Update: The Christmas Play

Sorry it has been a while since I've last posted. My first reason is that I was too busy with the Christmas play to sit down and type. That reason quickly gave way to the fact that I then became too sick to type. So now I'm pretty much out of reasons not to post. I did want to give a quick update about the play, since I posted about it a while back.

Everything really went off without a hitch both nights. Except for one thing! I missed the entire first night and only got to watch the second night. That's right, as is a common theme for big events in my life, I got sick!

It all started LAST Saturday. My throat starting feeling scratchy and I felt the dreaded warning signs of a cold. So I started with Theraflu. Made it through Sunday Dec. 7th and took my last final on Monday the 8th. Monday wasn't a good day, so I did what is typically a last ditch effort for me. I called the doctor. Well Karen called the doctor...and got me an appointment for the next day. I told myself "now is no time to be a hero. Suck it up! Take the shot and get this over with so you can do all that you need to do."

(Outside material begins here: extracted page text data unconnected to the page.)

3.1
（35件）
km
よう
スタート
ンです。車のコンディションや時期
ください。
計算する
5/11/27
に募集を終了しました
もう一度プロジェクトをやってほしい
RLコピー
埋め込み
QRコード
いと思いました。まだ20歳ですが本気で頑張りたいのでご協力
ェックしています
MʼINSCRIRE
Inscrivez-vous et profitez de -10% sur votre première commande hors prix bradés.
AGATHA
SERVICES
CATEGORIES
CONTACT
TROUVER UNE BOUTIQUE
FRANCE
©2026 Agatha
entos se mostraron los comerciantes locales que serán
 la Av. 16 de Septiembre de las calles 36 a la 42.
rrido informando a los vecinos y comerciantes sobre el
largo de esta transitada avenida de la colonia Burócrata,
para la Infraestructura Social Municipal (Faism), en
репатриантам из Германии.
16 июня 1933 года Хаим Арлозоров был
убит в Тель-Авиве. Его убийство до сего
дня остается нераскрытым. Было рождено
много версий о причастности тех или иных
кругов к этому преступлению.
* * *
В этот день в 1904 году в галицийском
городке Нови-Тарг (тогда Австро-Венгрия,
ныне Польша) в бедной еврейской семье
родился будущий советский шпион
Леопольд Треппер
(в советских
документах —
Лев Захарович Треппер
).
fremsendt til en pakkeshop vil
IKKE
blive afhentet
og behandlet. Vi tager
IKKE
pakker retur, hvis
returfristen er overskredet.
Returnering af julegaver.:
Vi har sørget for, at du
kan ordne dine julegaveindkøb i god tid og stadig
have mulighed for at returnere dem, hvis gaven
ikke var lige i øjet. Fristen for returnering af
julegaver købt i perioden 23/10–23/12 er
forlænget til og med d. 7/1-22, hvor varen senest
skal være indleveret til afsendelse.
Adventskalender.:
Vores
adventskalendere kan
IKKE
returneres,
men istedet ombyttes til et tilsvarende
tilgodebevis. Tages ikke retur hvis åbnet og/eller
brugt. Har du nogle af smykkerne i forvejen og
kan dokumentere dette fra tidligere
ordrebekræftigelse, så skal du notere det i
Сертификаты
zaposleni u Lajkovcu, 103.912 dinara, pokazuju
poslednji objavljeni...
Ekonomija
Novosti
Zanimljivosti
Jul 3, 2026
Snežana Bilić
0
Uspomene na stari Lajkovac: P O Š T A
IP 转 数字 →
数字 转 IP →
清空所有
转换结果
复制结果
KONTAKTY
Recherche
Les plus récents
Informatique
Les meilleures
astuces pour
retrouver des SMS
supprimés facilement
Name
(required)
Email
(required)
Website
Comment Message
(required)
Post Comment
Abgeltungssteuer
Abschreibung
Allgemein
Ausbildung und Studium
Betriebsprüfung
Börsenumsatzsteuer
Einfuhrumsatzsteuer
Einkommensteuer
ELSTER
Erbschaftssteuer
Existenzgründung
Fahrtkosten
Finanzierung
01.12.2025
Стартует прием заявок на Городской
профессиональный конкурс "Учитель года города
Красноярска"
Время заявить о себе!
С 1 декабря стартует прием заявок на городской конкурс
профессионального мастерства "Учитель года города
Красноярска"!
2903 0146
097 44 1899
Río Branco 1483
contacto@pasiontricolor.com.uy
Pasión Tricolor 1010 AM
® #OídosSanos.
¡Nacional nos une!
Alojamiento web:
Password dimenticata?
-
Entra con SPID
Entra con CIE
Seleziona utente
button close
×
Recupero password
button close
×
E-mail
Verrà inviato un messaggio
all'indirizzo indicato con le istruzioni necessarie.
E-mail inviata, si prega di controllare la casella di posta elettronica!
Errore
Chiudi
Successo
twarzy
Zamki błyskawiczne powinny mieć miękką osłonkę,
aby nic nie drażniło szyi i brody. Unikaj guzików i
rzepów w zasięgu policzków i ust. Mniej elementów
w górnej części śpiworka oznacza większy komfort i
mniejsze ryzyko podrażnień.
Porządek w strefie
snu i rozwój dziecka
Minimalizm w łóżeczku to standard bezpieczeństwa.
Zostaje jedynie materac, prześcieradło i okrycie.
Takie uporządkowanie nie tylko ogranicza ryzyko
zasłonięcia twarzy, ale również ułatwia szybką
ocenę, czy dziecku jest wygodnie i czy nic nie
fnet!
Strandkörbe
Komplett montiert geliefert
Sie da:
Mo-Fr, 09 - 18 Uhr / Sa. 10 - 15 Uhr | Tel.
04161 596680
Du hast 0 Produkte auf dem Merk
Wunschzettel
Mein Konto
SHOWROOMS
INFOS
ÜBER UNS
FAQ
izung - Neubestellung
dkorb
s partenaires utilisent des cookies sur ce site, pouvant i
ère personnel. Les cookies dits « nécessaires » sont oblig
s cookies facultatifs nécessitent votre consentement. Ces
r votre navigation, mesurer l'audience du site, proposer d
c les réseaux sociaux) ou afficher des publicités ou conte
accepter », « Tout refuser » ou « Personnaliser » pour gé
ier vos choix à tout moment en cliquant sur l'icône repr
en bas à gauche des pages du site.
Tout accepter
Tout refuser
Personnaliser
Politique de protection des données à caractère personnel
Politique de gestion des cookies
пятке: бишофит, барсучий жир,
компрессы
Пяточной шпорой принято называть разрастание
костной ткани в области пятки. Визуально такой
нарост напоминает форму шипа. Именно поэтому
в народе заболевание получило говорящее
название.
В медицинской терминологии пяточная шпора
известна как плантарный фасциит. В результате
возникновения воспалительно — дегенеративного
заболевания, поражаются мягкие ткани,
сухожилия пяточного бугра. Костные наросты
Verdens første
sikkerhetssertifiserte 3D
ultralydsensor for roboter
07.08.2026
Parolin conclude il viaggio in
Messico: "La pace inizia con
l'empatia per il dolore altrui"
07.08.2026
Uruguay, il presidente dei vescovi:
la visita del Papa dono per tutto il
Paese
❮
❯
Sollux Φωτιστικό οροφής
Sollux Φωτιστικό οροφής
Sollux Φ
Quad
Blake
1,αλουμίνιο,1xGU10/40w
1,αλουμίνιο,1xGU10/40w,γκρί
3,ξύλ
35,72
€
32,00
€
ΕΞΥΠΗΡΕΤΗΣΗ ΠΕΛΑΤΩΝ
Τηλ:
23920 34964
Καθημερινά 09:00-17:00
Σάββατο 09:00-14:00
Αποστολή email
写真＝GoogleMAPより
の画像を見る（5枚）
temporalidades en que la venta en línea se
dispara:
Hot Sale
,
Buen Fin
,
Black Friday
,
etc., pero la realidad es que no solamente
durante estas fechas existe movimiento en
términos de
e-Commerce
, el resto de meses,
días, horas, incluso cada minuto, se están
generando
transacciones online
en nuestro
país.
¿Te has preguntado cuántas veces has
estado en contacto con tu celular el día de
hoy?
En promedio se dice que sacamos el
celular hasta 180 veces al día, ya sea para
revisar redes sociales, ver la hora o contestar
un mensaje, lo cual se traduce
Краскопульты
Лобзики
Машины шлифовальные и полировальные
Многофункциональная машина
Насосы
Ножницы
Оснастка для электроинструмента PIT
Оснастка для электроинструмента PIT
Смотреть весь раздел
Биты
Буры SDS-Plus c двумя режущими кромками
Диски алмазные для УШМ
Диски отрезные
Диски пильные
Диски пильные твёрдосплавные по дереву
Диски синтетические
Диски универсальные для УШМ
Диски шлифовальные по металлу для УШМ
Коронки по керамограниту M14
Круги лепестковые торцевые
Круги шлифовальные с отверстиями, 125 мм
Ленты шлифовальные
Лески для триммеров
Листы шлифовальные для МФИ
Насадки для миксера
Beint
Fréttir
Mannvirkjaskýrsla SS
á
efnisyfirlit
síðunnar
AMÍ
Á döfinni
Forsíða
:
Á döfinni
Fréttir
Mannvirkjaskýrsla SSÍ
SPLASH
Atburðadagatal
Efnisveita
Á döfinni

You know how it is the week leading up to a big event. You have a personal time line of all the things you want to do...all the things that need your attention, the little details that need to be ironed out. Well I had that list. So I went to the doctor, took 2 shots, one in each cheek, got 3 prescriptions, and thought I'd be good. I even decided to suspend my agenda for Tuesday and Wednesday just to ensure that I'd get enough rest and be good for the weekend performances. Well Friday came and I was feeling better. So I went to dress rehearsal and everything went really well. We were prepared. However, that day my stomach didn't feel quite right. I couldn't eat much. I thought that the antibiotic I was taking was bothering my stomach.

Well, about 2 am Friday morning we discovered that it, in fact, was not my antibiotic, but apparently I had now added a nice little stomach bug to my list of ailments. Now, you have to know about me and vomiting. I don't do throwing up. I've literally thrown up once since I was like 10...and that was a couple of years ago (oddly enough, that was the night before we were headed on a youth retreat). I will do everything in my power not to throw up. For the most part. There is a time when it gets so overwhelming that I give in and want to throw up, but then I don't know how. I've suppressed the urge so often that I no longer know how to vomit. Anyway, so 2:30 Friday morning Karen and I are sitting in our tiny bathroom floor (she's such a great wife) waiting to see which happens first...I throw up or pass out. (consequently one of my biggest fears of the night was that I would pass out and then vomit, and choke on my own vomit....gross I know!) Well I finally get through the night, but Saturday I feel like....vomit. I couldn't do anything but sleep.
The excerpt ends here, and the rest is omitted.